The aim of this review was to briefly describe the current state of the art of diagnostic devices for isothermal nucleic acid amplification. The isothermal strategy has been a versatile and powerful technique applied in the detection of microbial and viral pathogens, among many other uses in the diagnostic laboratory. The combination of the properties derived from isothermal amplification and biosensing platforms proved a valuable strategy for simplifying the analytical science of nucleic acid detection. In reviewing the various detection configurations, we observed that integrated microchip systems are particularly desirable because these systems provide significant advantages in convenience and cost-effectiveness, simultaneously simplifying operational procedures and shortening analysis times.

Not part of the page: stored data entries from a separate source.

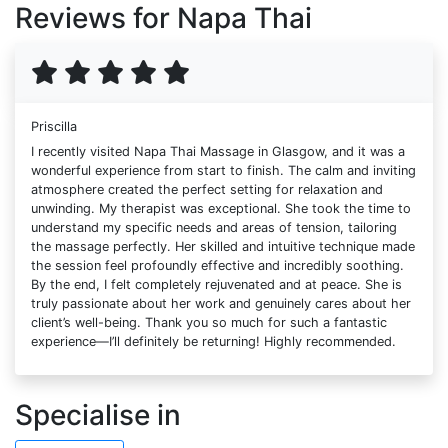
Reviews for Napa Thai
Priscilla
I recently visited Napa Thai Massage in Glasgow, and it was a
wonderful experience from start to finish. The calm and inviting
atmosphere created the perfect setting for relaxation and
unwinding. My therapist was exceptional. She took the time to
understand my specific needs and areas of tension, tailoring
the massage perfectly. Her skilled and intuitive technique made
the session feel profoundly effective and incredibly soothing.
By the end, I felt completely rejuvenated and at peace. She is
truly passionate about her work and genuinely cares about her
client’s well-being. Thank you so much for such a fantastic
experience—I’ll definitely be returning! Highly recommended.
Specialise in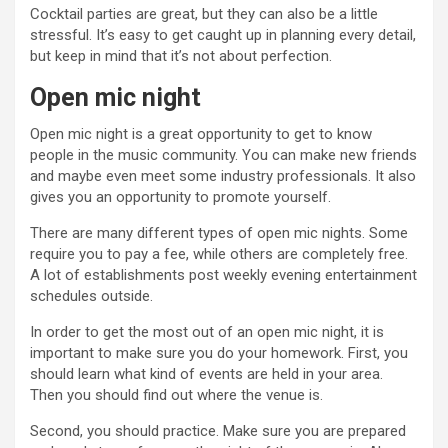
Cocktail parties are great, but they can also be a little
stressful. It’s easy to get caught up in planning every detail,
but keep in mind that it’s not about perfection.
Open mic night
Open mic night is a great opportunity to get to know
people in the music community. You can make new friends
and maybe even meet some industry professionals. It also
gives you an opportunity to promote yourself.
There are many different types of open mic nights. Some
require you to pay a fee, while others are completely free.
A lot of establishments post weekly evening entertainment
schedules outside.
In order to get the most out of an open mic night, it is
important to make sure you do your homework. First, you
should learn what kind of events are held in your area.
Then you should find out where the venue is.
Second, you should practice. Make sure you are prepared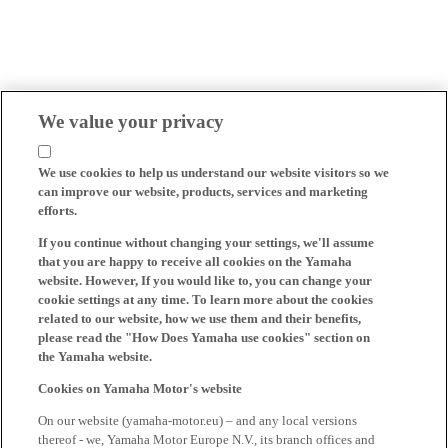
We value your privacy
We use cookies to help us understand our website visitors so we
can improve our website, products, services and marketing
efforts.
If you continue without changing your settings, we'll assume
that you are happy to receive all cookies on the Yamaha
website. However, If you would like to, you can change your
cookie settings at any time. To learn more about the cookies
related to our website, how we use them and their benefits,
please read the "How Does Yamaha use cookies" section on
the Yamaha website.
Cookies on Yamaha Motor's website
On our website (yamaha-motor.eu) – and any local versions
thereof - we, Yamaha Motor Europe N.V., its branch offices and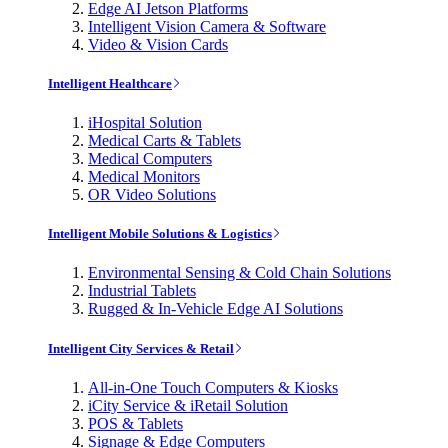
Edge AI Jetson Platforms
Intelligent Vision Camera & Software
Video & Vision Cards
Intelligent Healthcare
iHospital Solution
Medical Carts & Tablets
Medical Computers
Medical Monitors
OR Video Solutions
Intelligent Mobile Solutions & Logistics
Environmental Sensing & Cold Chain Solutions
Industrial Tablets
Rugged & In-Vehicle Edge AI Solutions
Intelligent City Services & Retail
All-in-One Touch Computers & Kiosks
iCity Service & iRetail Solution
POS & Tablets
Signage & Edge Computers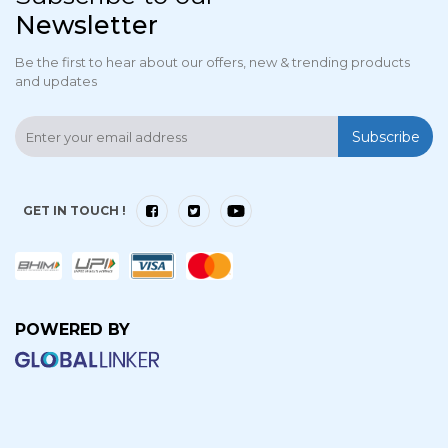
Newsletter
Be the first to hear about our offers, new & trending products
and updates
Subscribe
GET IN TOUCH !
POWERED BY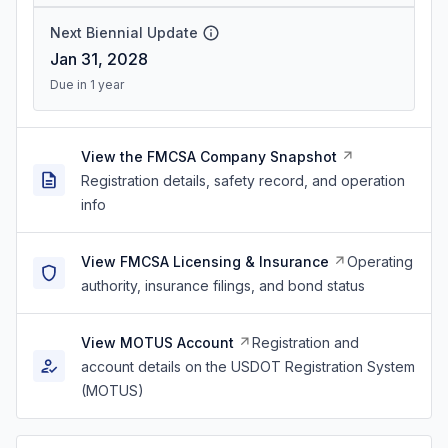
Next Biennial Update
Jan 31, 2028
Due in 1 year
View the FMCSA Company Snapshot
Registration details, safety record, and operation
info
View FMCSA Licensing & Insurance
Operating
authority, insurance filings, and bond status
View MOTUS Account
Registration and
account details on the USDOT Registration System
(MOTUS)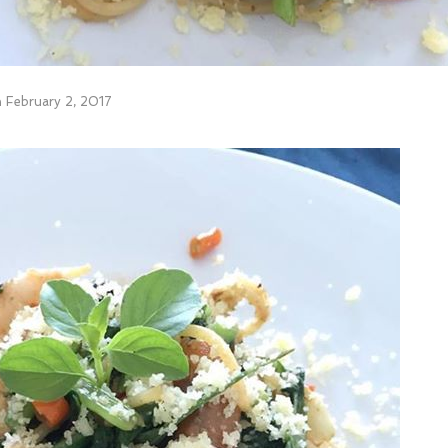
n
February 2, 2017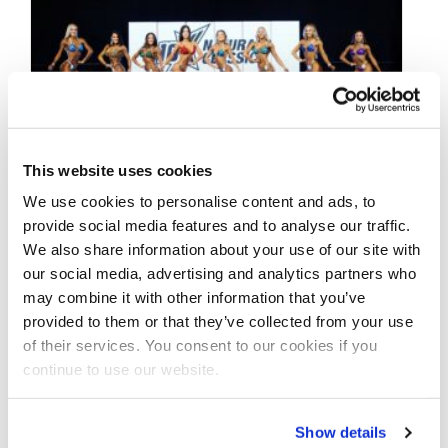
This website uses cookies
We use cookies to personalise content and ads, to
provide social media features and to analyse our traffic.
NOVEMBER 14, 2021
We also share information about your use of our site with
2021 NPC Worldwide 10X
our social media, advertising and analytics partners who
Naturals Classic Contest
may combine it with other information that you’ve
provided to them or that they’ve collected from your use
Photos
of their services. You consent to our cookies if you
continue to use our website.
Check out the contest photos from the
2021 NPC Worldwide 10X Naturals Classic!
Show details
Click here to see the galleries.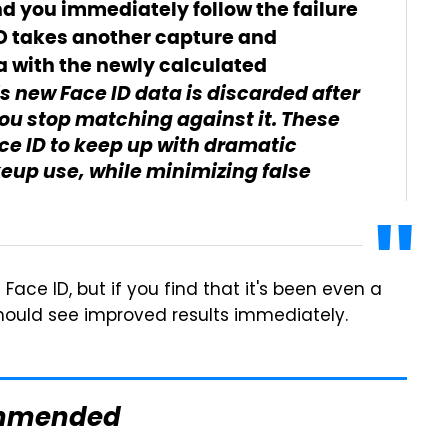
nd you immediately follow the failure
ID takes another capture and
a with the newly calculated
s new Face ID data is discarded after
you stop matching against it. These
e ID to keep up with dramatic
keup use, while minimizing false
Face ID, but if you find that it's been even a
should see improved results immediately.
mmended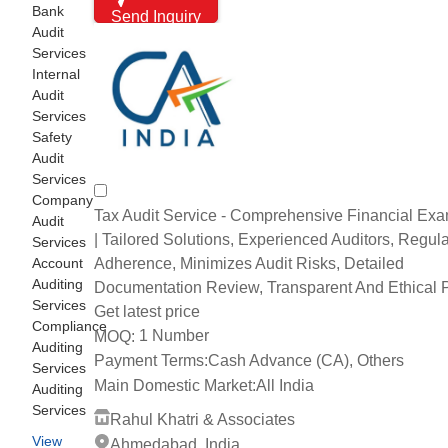
Bank
Send Inquiry
Audit
Services
Internal
Audit
Services
Safety
Audit
Services
Company
Tax Audit Service - Comprehensive Financial Exa
Audit
| Tailored Solutions, Experienced Auditors, Regula
Services
Adherence, Minimizes Audit Risks, Detailed
Account
Auditing
Documentation Review, Transparent And Ethical P
Services
Get latest price
Compliance
1 Number
MOQ:
Auditing
Payment Terms:
Cash Advance (CA), Others
Services
Main Domestic Market:
All India
Auditing
Services
Rahul Khatri & Associates
View
Ahmedabad, India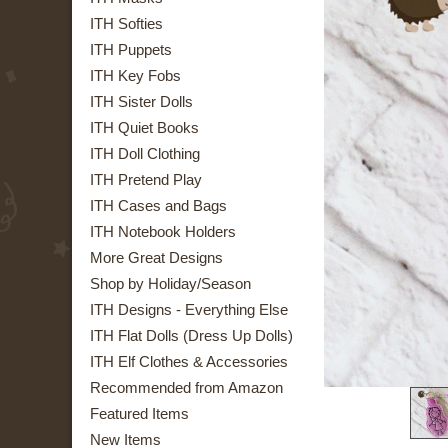
ITH Softies
ITH Puppets
ITH Key Fobs
ITH Sister Dolls
ITH Quiet Books
ITH Doll Clothing
ITH Pretend Play
ITH Cases and Bags
ITH Notebook Holders
More Great Designs
Shop by Holiday/Season
ITH Designs - Everything Else
ITH Flat Dolls (Dress Up Dolls)
ITH Elf Clothes & Accessories
Recommended from Amazon
Featured Items
New Items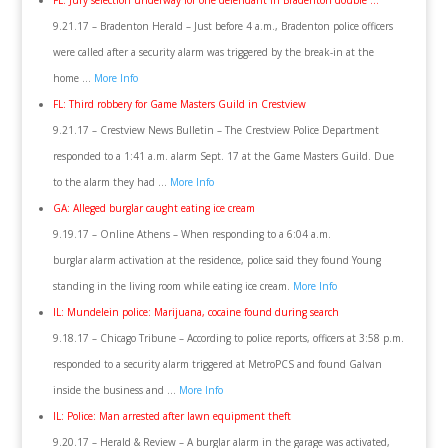
FL: Jury selection underway for one defendant in Bradenton double …
9.21.17 – Bradenton Herald – Just before 4 a.m., Bradenton police officers
were called after a security alarm was triggered by the break-in at the
home …
More Info
FL: Third robbery for Game Masters Guild in Crestview
9.21.17 – Crestview News Bulletin – The Crestview Police Department
responded to a 1:41 a.m. alarm Sept. 17 at the Game Masters Guild. Due
to the alarm they had …
More Info
GA: Alleged burglar caught eating ice cream
9.19.17 – Online Athens – When responding to a 6:04 a.m.
burglar alarm activation at the residence, police said they found Young
standing in the living room while eating ice cream.
More Info
IL: Mundelein police: Marijuana, cocaine found during search
9.18.17 – Chicago Tribune – According to police reports, officers at 3:58 p.m.
responded to a security alarm triggered at MetroPCS and found Galvan
inside the business and …
More Info
IL: Police: Man arrested after lawn equipment theft
9.20.17 – Herald & Review – A burglar alarm in the garage was activated,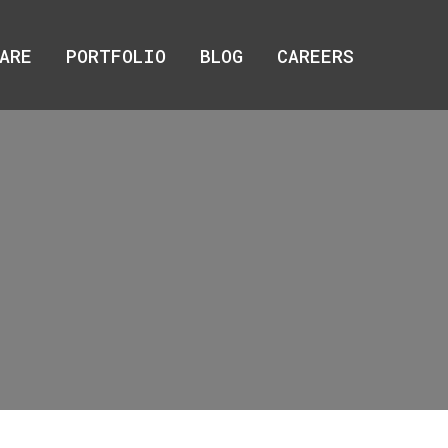
ARE
ARE
PORTFOLIO
PORTFOLIO
BLOG
BLOG
CAREERS
CAREERS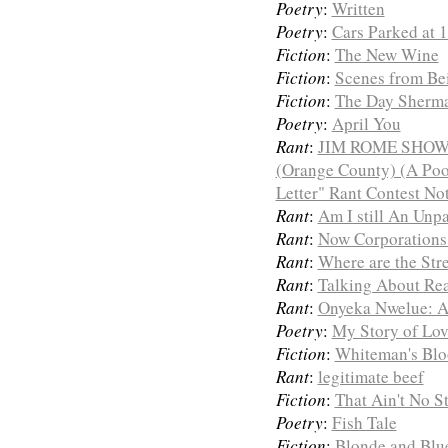
Poetry
:
Written
Poetry
:
Cars Parked at 
Fiction
:
The New Wine
Fiction
:
Scenes from Bei
Fiction
:
The Day Sherma
Poetry
:
April You
Rant
:
JIM ROME SHOW
(Orange County) (A Poo
Letter" Rant Contest No
Rant
:
Am I still An Unpa
Rant
:
Now Corporations 
Rant
:
Where are the Str
Rant
:
Talking About Re
Rant
:
Onyeka Nwelue: 
Poetry
:
My Story of Lov
Fiction
:
Whiteman's Bl
Rant
:
legitimate beef
Fiction
:
That Ain't No St
Poetry
:
Fish Tale
Fiction
:
Blonde and Blu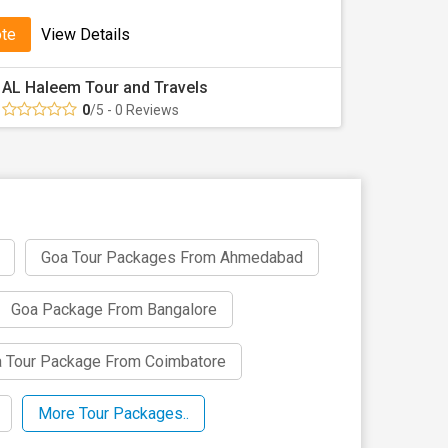
ote
View Details
AL Haleem Tour and Travels
0
/5 - 0 Reviews
Goa Tour Packages From Ahmedabad
Goa Package From Bangalore
 Tour Package From Coimbatore
More Tour Packages..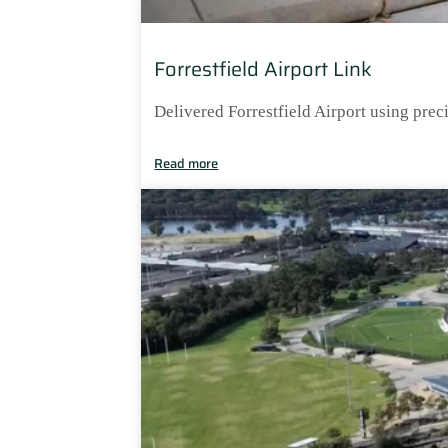
Forrestfield Airport Link
Delivered Forrestfield Airport using prec
Read more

To date, the development of chip-based isothermal assay systems has received great attention, whereas achieving a higher degree of portability remains a challenge. No device reported thus far is clearly superior, resulting in the possibility that sensing platforms based on different isothermal amplifications may find their way to market. Commercialization requires further improvement in on-chip sample pretreatment, miniaturization of detectors, decrease in power consumption, and the establishment of quality control. We can expect the full integration of all components on disposable credit-card-sized systems for isothermal nucleic acid amplification and detection in the near future. Given the great effort being invested in isothermal DNA microchip systems, there is no doubt that they will provide significant contributions to point-of-care diagnostics and decentralized testing.